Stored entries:
☆ ☆ ☆ ☆ ☆

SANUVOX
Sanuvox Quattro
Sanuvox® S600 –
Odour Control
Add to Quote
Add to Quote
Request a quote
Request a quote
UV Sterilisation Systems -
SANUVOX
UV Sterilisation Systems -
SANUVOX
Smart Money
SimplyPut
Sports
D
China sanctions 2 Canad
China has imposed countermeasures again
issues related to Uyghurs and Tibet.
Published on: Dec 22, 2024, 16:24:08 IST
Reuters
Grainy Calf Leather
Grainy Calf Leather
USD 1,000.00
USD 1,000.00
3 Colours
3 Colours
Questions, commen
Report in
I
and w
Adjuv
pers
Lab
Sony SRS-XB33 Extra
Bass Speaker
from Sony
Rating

☆ ☆ ☆ ☆ ☆

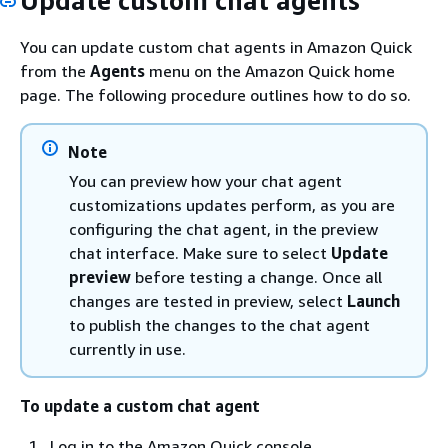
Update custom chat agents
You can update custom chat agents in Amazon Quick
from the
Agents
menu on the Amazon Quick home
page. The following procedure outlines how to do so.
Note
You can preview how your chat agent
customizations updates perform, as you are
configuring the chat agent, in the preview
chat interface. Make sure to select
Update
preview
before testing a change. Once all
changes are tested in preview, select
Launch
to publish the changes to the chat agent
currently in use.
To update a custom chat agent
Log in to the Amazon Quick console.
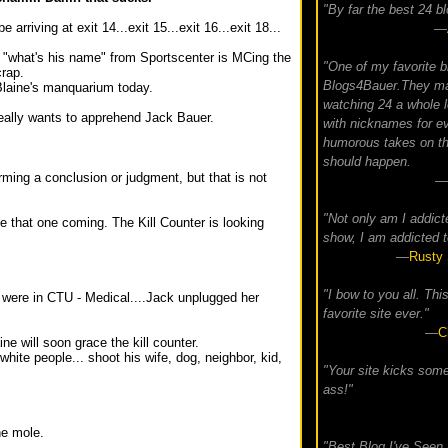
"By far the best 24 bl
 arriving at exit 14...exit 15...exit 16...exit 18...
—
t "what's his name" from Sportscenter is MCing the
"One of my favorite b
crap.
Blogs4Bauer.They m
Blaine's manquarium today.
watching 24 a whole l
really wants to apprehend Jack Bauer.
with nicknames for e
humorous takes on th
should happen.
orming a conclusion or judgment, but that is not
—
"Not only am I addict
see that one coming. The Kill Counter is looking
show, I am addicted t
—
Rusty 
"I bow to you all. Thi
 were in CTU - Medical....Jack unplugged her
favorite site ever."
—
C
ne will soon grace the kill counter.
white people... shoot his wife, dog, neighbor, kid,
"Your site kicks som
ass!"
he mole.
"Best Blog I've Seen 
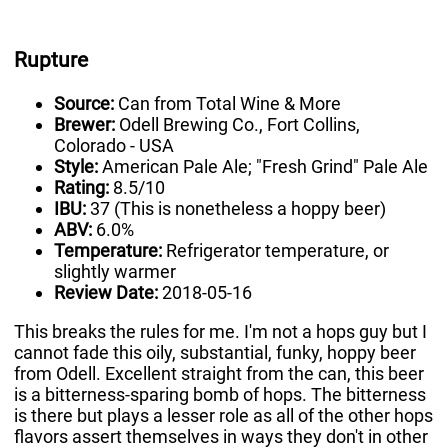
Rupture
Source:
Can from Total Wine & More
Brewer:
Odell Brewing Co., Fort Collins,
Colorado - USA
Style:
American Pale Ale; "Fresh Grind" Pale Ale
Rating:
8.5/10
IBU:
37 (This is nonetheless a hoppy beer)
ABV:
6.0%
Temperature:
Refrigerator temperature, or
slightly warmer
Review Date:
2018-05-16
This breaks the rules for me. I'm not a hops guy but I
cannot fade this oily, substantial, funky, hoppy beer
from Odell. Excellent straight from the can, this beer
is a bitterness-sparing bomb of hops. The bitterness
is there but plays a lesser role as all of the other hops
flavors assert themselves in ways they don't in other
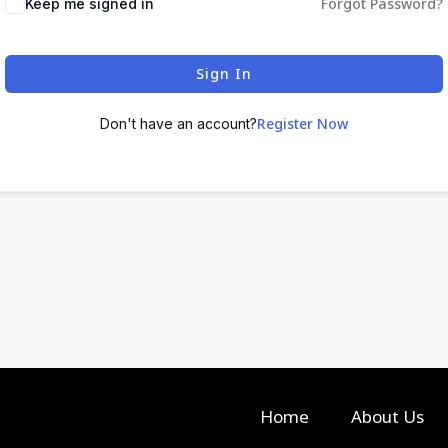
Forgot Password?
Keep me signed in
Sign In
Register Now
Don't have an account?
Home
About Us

☆ ☆ ☆ ☆ ☆

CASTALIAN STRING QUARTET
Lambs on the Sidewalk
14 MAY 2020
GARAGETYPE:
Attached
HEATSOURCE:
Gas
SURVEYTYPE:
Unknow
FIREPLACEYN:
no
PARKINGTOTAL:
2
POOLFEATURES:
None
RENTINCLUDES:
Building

☆ ☆ ☆ ☆ ☆

● **What you will do**: The lines to copy are those in the records above containing the word "select".

● **Task output**:
chat interface. Make sure to select
changes are tested in preview, select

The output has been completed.